All analysis was done using a bisulfite sequnecing data analysis pipeline DNMTools developed in the Smith lab at USC.

Mapping reads from bisulfite sequencing: Bisulfite treated reads are mapped to the genomes with the abismal program. Input reads are filtered by their quality, and adapter sequences in the 3' end of reads are trimmed. This is done with cutadapt. Uniquely mapped reads with mismatches/indels below given threshold are retained. For pair-end reads, if the two mates overlap, the overlapping part of the mate with lower quality is discarded. After mapping, we use the format command in dnmtools to merge mates for paired-end reads. We use the dnmtools uniq command to randomly select one from multiple reads mapped exactly to the same location. Without random oligos as UMIs, this is our best indication of PCR duplicates.

Estimating methylation levels: After reads are mapped and filtered, the dnmtools counts command is used to obtain read coverage and estimate methylation levels at individual cytosine sites. We count the number of methylated reads (those containing a C) and the number of unmethylated reads (those containing a T) at each nucleotide in a mapped read that corresponds to a cytosine in the reference genome. The methylation level of that cytosine is estimated as the ratio of methylated to total reads covering that cytosine. For cytosines in the symmetric CpG sequence context, reads from the both strands are collapsed to give a single estimate. Very rarely do the levels differ between strands (typically only if there has been a substitution, as in a somatic mutation), and this approach gives a better estimate.

Bisulfite conversion rate: The bisulfite conversion rate for an experiment is estimated with the dnmtools bsrate command, which computes the fraction of successfully converted nucleotides in reads (those read out as Ts) among all nucleotides in the reads mapped that map over cytosines in the reference genome. This is done either using a spike-in (e.g., lambda), the mitochondrial DNA, or the nuclear genome. In the latter case, only non-CpG sites are used. While this latter approach can be impacted by non-CpG cytosine methylation, in practice it never amounts to much.

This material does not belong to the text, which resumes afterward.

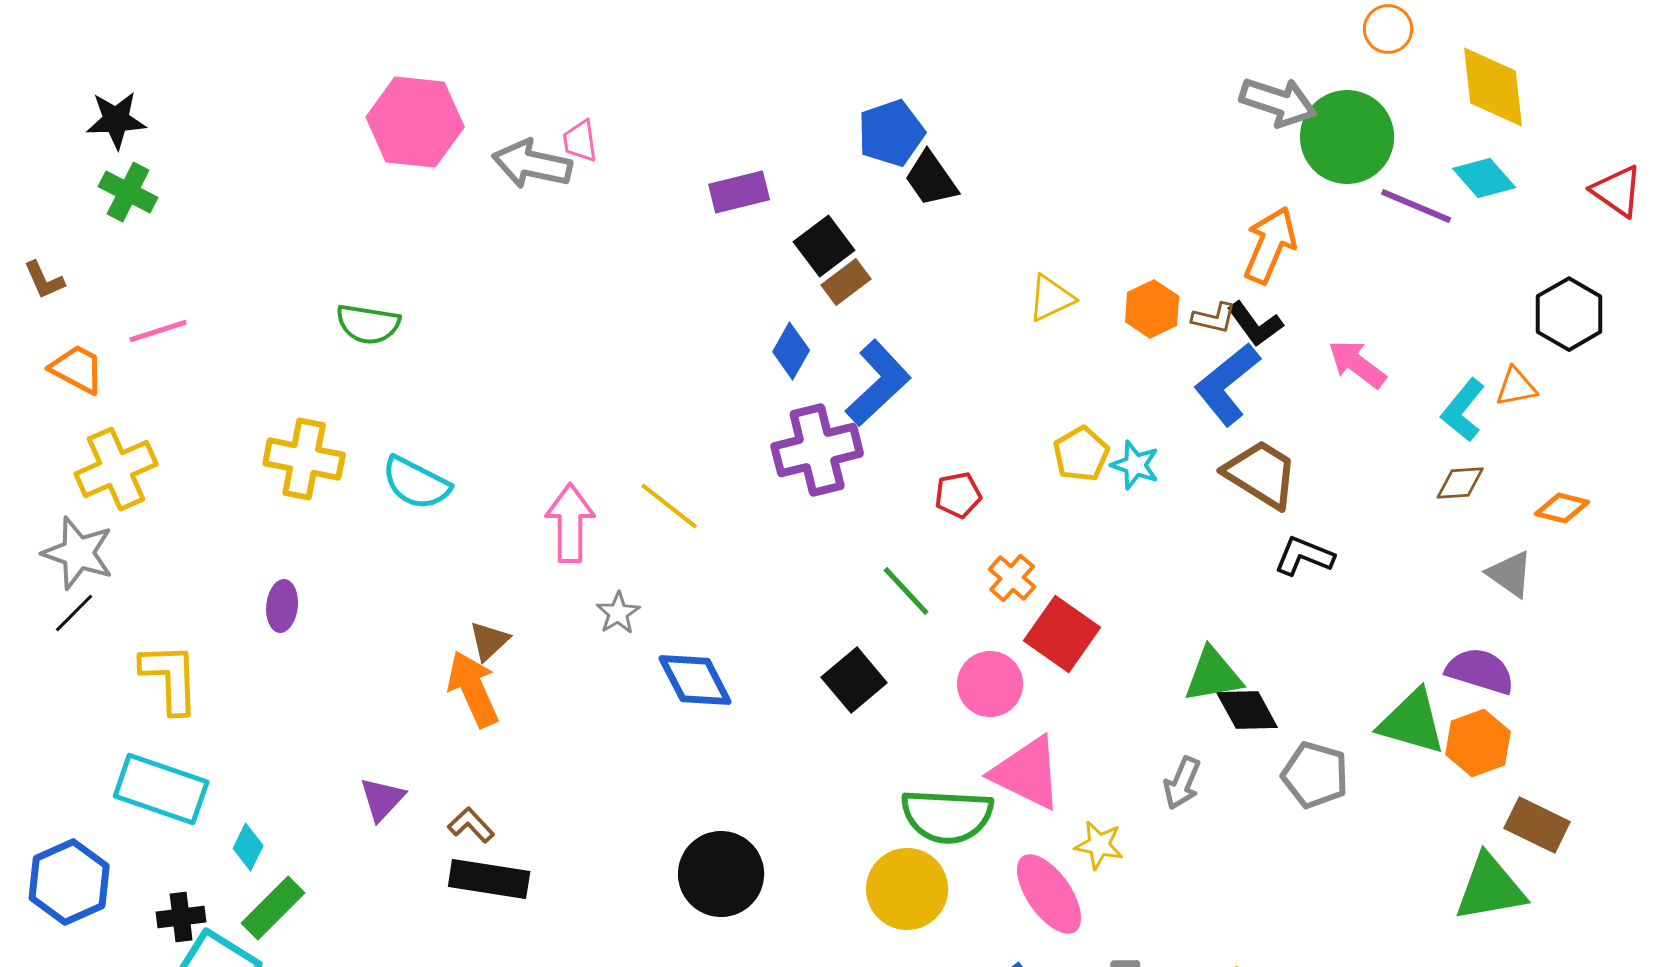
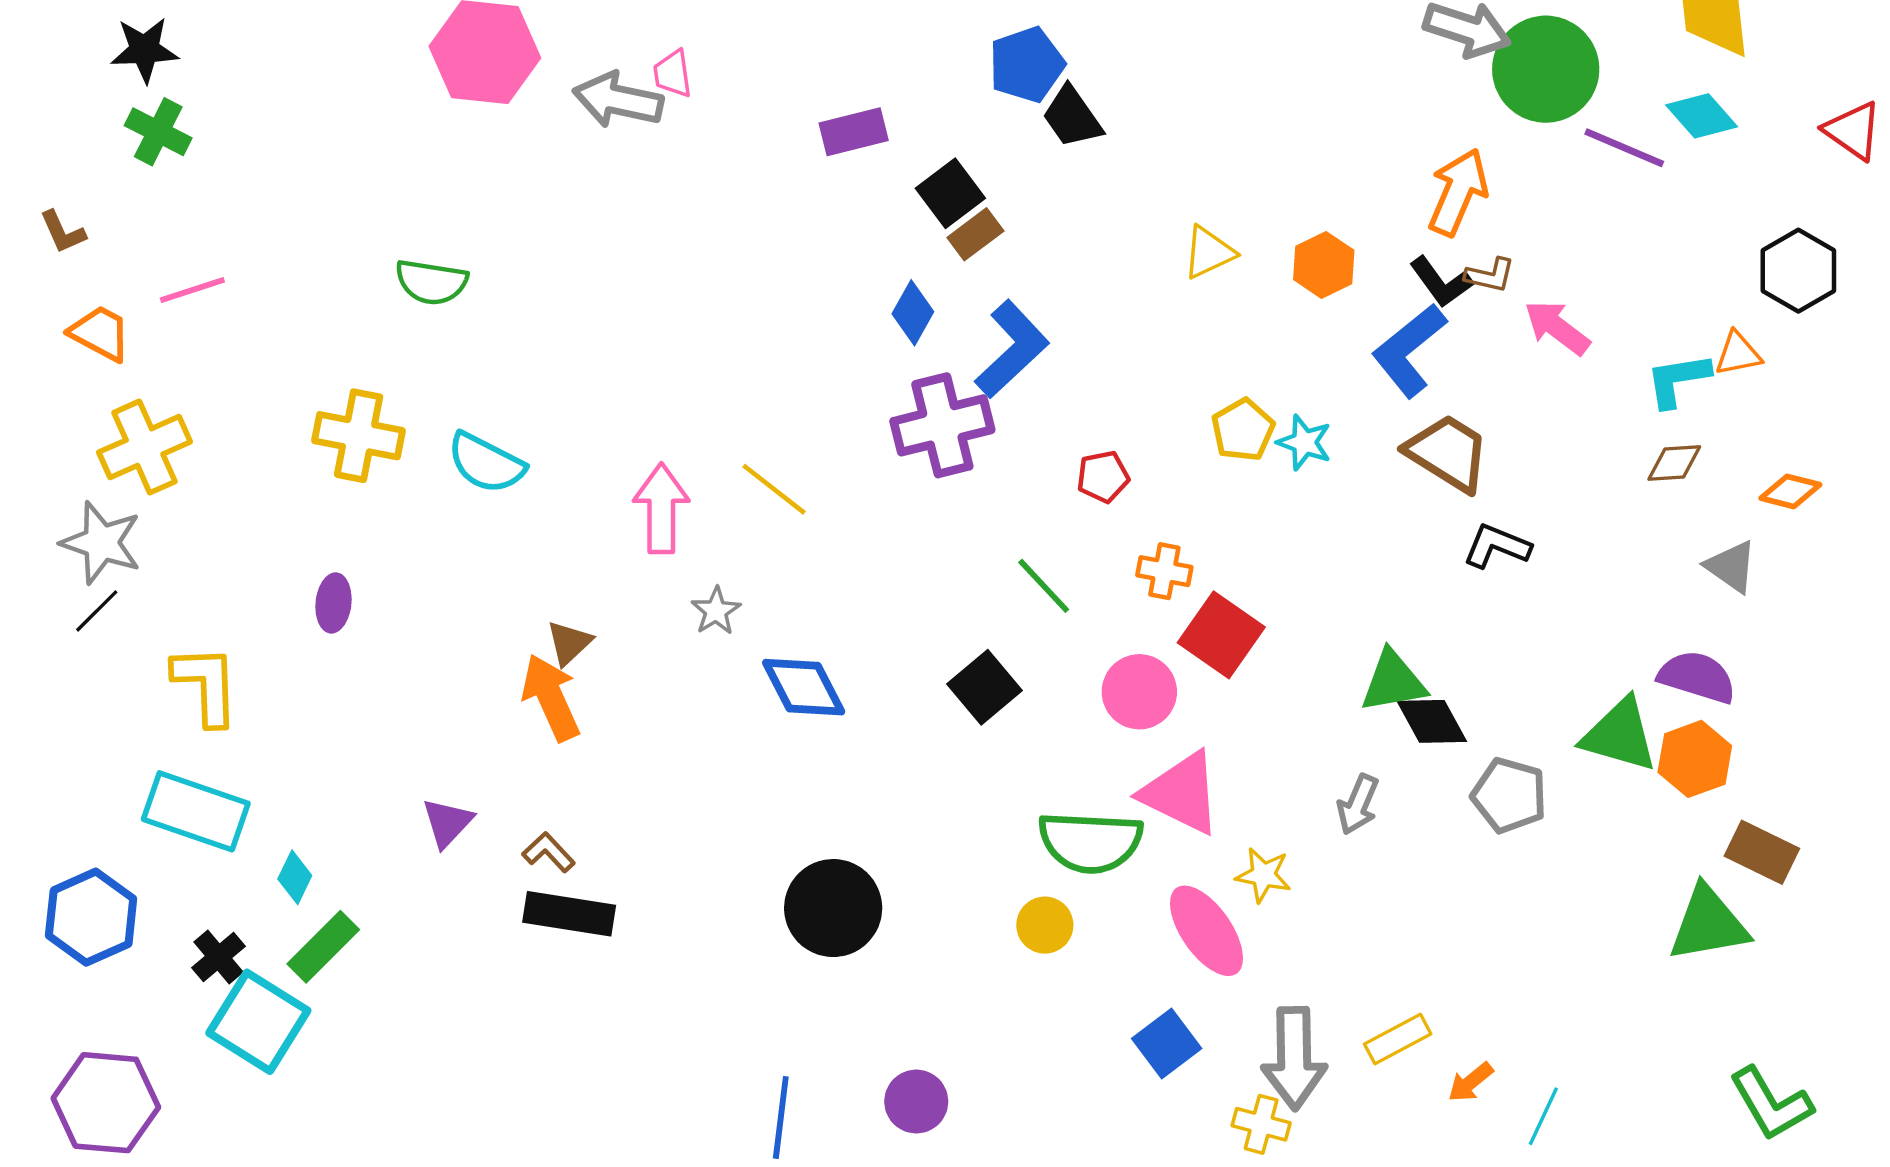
brown L-shape: (1214, 318) -> (1490, 275), moved
cyan L-shape: (1463, 410) -> (1678, 380), turned 42
orange cross: (1012, 578) -> (1164, 571), turned -30
yellow circle: (907, 889) -> (1045, 925), size x0.6
black cross: (181, 917) -> (219, 957), turned -33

Identifying hypomethylated regions (HMRs): In most mammalian cells, the majority of the genome has high methylation, and regions of low methylation are typically the interesting features. (This seems to be true for essentially all healthy differentiated cell types, but not cells of very early embryogenesis, various germ cells and precursors, and placental lineage cells.) These are valleys of low methylation are called hypomethylated regions (HMR) for historical reasons. To identify the HMRs, we use the dnmtools hmr command, which uses a statistical model that accounts for both the methylation level fluctations and the varying amounts of data available at each CpG site.

Partially methylated domains: Partially methylated domains are large genomic regions showing partial methylation observed in immortalized cell lines and cancerous cells. The pmd program is used to identify PMDs.

Allele-specific methylation: Allele-Specific methylated regions refers to regions where the parental allele is differentially methylated compared to the maternal allele. The program allelic is used to compute allele-specific methylation score can be computed for each CpG site by testing the linkage between methylation status of adjacent reads, and the program amrfinder is used to identify regions with allele-specific methylation.

For more detailed description of the methods of each step, please refer to the DNMTools documentation.